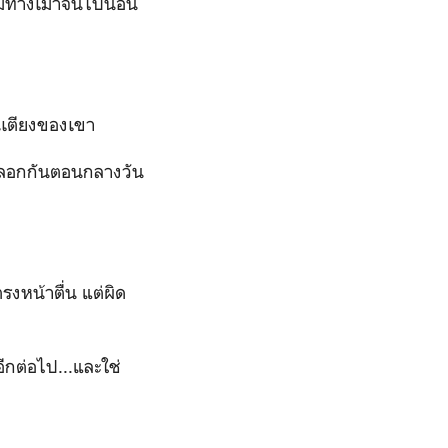
ม่มีทางเมาจนไปนอน
นเตียงของเขา
าหลอกกันตอนกลางวัน
งหน้าตื่น แต่ผิด
อีกต่อไป...และใช่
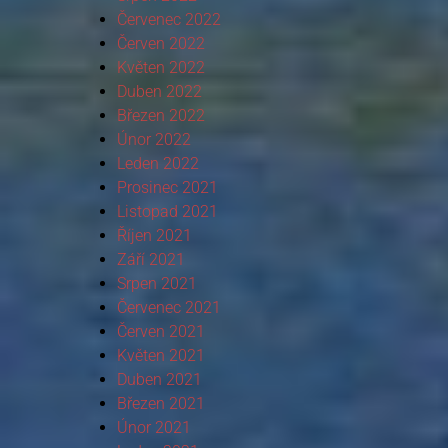
Červenec 2022
Červen 2022
Květen 2022
Duben 2022
Březen 2022
Únor 2022
Leden 2022
Prosinec 2021
Listopad 2021
Říjen 2021
Září 2021
Srpen 2021
Červenec 2021
Červen 2021
Květen 2021
Duben 2021
Březen 2021
Únor 2021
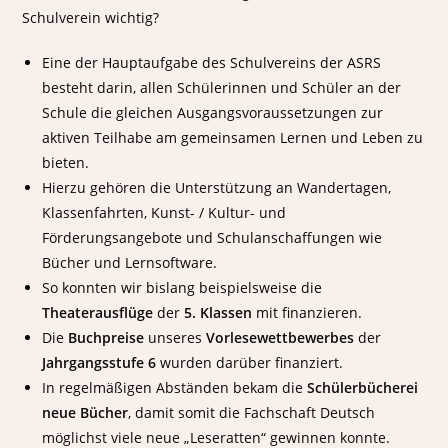
h
e
w
l
Schulverein wichtig?
e
r
a
e
r
n
g
s
Eine der Hauptaufgabe des Schulvereins der ASRS
s
s
e
e
besteht darin, allen Schülerinnen und Schüler an der
p
c
n
w
e
h
z
e
Schule die gleichen Ausgangsvoraussetzungen zur
n
a
u
t
aktiven Teilhabe am gemeinsamen Lernen und Leben zu
d
f
m
t
bieten.
e
t
A
b
Hierzu gehören die Unterstützung an Wandertagen,
f
e
b
e
ü
n
s
w
Klassenfahrten, Kunst- / Kultur- und
r
g
c
e
Förderungsangebote und Schulanschaffungen wie
d
a
h
r
Bücher und Lernsoftware.
i
g
l
b
So konnten wir bislang beispielsweise die
e
i
u
2
B
e
s
0
Theaterausflüge
der
5. Klassen
mit finanzieren.
I
r
s
2
Die
Buchpreise
unseres
Vorlesewettbewerbes
der
B
t
u
0
Jahrgangsstufe 6
wurden darüber finanziert.
s
n
:
In regelmäßigen Abständen bekam die
Schülerbücherei
i
s
S
c
e
u
neue Bücher
, damit somit die Fachschaft Deutsch
h
r
S
möglichst viele neue „Leseratten“ gewinnen konnte.
f
e
m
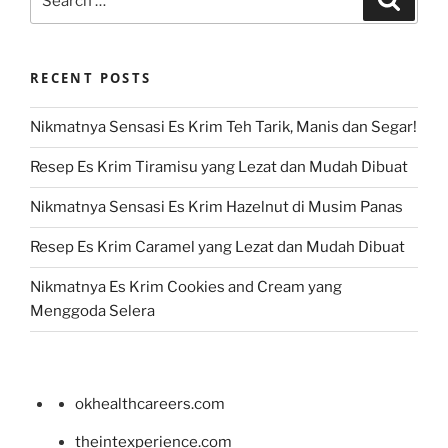
for:
RECENT POSTS
Nikmatnya Sensasi Es Krim Teh Tarik, Manis dan Segar!
Resep Es Krim Tiramisu yang Lezat dan Mudah Dibuat
Nikmatnya Sensasi Es Krim Hazelnut di Musim Panas
Resep Es Krim Caramel yang Lezat dan Mudah Dibuat
Nikmatnya Es Krim Cookies and Cream yang
Menggoda Selera
okhealthcareers.com
theintexperience.com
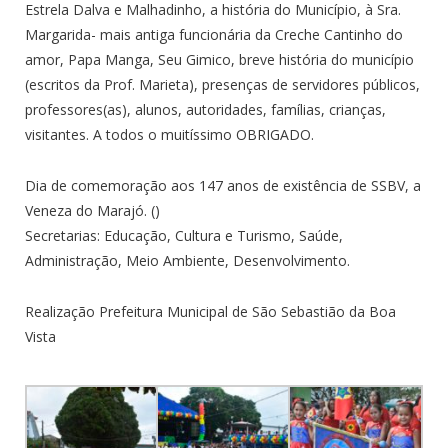
Estrela Dalva e Malhadinho, a história do Município, à Sra.
Margarida- mais antiga funcionária da Creche Cantinho do
amor, Papa Manga, Seu Gimico, breve história do município
(escritos da Prof. Marieta), presenças de servidores públicos,
professores(as), alunos, autoridades, famílias, crianças,
visitantes. A todos o muitíssimo OBRIGADO.
Dia de comemoração aos 147 anos de existência de SSBV, a
Veneza do Marajó. ()
Secretarias: Educação, Cultura e Turismo, Saúde,
Administração, Meio Ambiente, Desenvolvimento.
Realização Prefeitura Municipal de São Sebastião da Boa
Vista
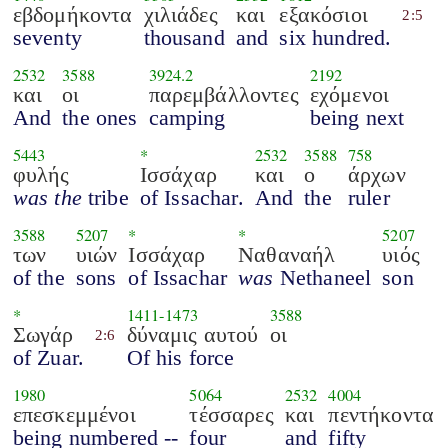
εβδομήκοντα
χιλιάδες
και
εξακόσιοι
2:5
seventy
thousand
and
six hundred.
2532
3588
3924.2
2192
και
οι
παρεμβάλλοντες
εχόμενοι
And
the ones
camping
being next
5443
*
2532
3588
758
φυλής
Ισσάχαρ
και
ο
άρχων
was the
tribe
of Issachar.
And
the
ruler
3588
5207
*
*
5207
των
υιών
Ισσάχαρ
Ναθαναήλ
υιός
of the
sons
of Issachar
was
Nethaneel
son
*
1411
-
1473
3588
Σωγάρ
δύναμις αυτού
οι
2:6
of Zuar.
Of his force
1980
5064
2532
4004
επεσκεμμένοι
τέσσαρες
και
πεντήκοντα
being numbered --
four
and
fifty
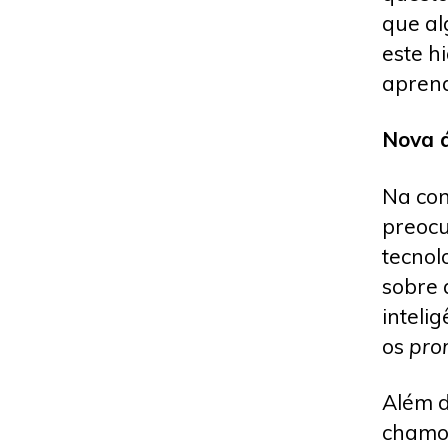
que al
este h
apren
Nova á
Na con
preocu
tecnol
sobre 
intelig
os
pro
Além d
chamou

■ **What to produce**: Each entry above must be restated word for word; the pictures stay out of the copy.

■ **Completed exercise**:
ม่มีทางเมาจนไปนอน
นเตียงของเขา
าหลอกกันตอนกลางวัน
งหน้าตื่น แต่ผิด
อีกต่อไป...และใช่
Červenec 2022
Červen 2022
Květen 2022
Duben 2022
Březen 2022
Únor 2022
Leden 2022
Prosinec 2021
Listopad 2021
Říjen 2021
Září 2021
Srpen 2021
Červenec 2021
Červen 2021
Květen 2021
Duben 2021
Březen 2021
Únor 2021
h
e
w
l
Schulverein wichtig?
e
r
a
e
r
n
g
s
Eine der Hauptaufgabe des Schulvereins der ASRS
s
s
e
e
besteht darin, allen Schülerinnen und Schüler an der
p
c
n
w
e
h
z
e
Schule die gleichen Ausgangsvoraussetzungen zur
n
a
u
t
aktiven Teilhabe am gemeinsamen Lernen und Leben zu
d
f
m
t
bieten.
e
t
A
b
Hierzu gehören die Unterstützung an Wandertagen,
f
e
b
e
ü
n
s
w
Klassenfahrten, Kunst- / Kultur- und
r
g
c
e
Förderungsangebote und Schulanschaffungen wie
d
a
h
r
Bücher und Lernsoftware.
i
g
l
b
So konnten wir bislang beispielsweise die
e
i
u
2
B
e
s
0
Theaterausflüge
der
5. Klassen
mit finanzieren.
I
r
s
2
Die
Buchpreise
unseres
Vorlesewettbewerbes
der
B
t
u
0
Jahrgangsstufe 6
wurden darüber finanziert.
s
n
:
In regelmäßigen Abständen bekam die
Schülerbücherei
i
s
S
c
e
u
neue Bücher
, damit somit die Fachschaft Deutsch
h
r
S
möglichst viele neue „Leseratten“ gewinnen konnte.
f
e
m
for:
RECENT POSTS
Nikmatnya Sensasi Es Krim Teh Tarik, Manis dan Segar!
Resep Es Krim Tiramisu yang Lezat dan Mudah Dibuat
Nikmatnya Sensasi Es Krim Hazelnut di Musim Panas
Resep Es Krim Caramel yang Lezat dan Mudah Dibuat
Nikmatnya Es Krim Cookies and Cream yang
Menggoda Selera
okhealthcareers.com
theintexperience.com
Estrela Dalva e Malhadinho, a história do Município, à Sra.
Margarida- mais antiga funcionária da Creche Cantinho do
amor, Papa Manga, Seu Gimico, breve história do município
(escritos da Prof. Marieta), presenças de servidores públicos,
professores(as), alunos, autoridades, famílias, crianças,
visitantes. A todos o muitíssimo OBRIGADO.
Dia de comemoração aos 147 anos de existência de SSBV, a
Veneza do Marajó. ()
Secretarias: Educação, Cultura e Turismo, Saúde,
Administração, Meio Ambiente, Desenvolvimento.
Realização Prefeitura Municipal de São Sebastião da Boa
Vista
εβδομήκοντα
χιλιάδες
και
εξακόσιοι
2:5
seventy
thousand
and
six hundred.
2532
3588
3924.2
2192
και
οι
παρεμβάλλοντες
εχόμενοι
And
the ones
camping
being next
5443
*
2532
3588
758
φυλής
Ισσάχαρ
και
ο
άρχων
was the
tribe
of Issachar.
And
the
ruler
3588
5207
*
*
5207
των
υιών
Ισσάχαρ
Ναθαναήλ
υιός
of the
sons
of Issachar
was
Nethaneel
son
*
1411
-
1473
3588
Σωγάρ
δύναμις αυτού
οι
2:6
of Zuar.
Of his force
1980
5064
2532
4004
επεσκεμμένοι
τέσσαρες
και
πεντήκοντα
being numbered --
four
and
fifty
que al
este h
apren
Nova á
Na con
preocu
tecnol
sobre 
intelig
os
pro
Além d
chamou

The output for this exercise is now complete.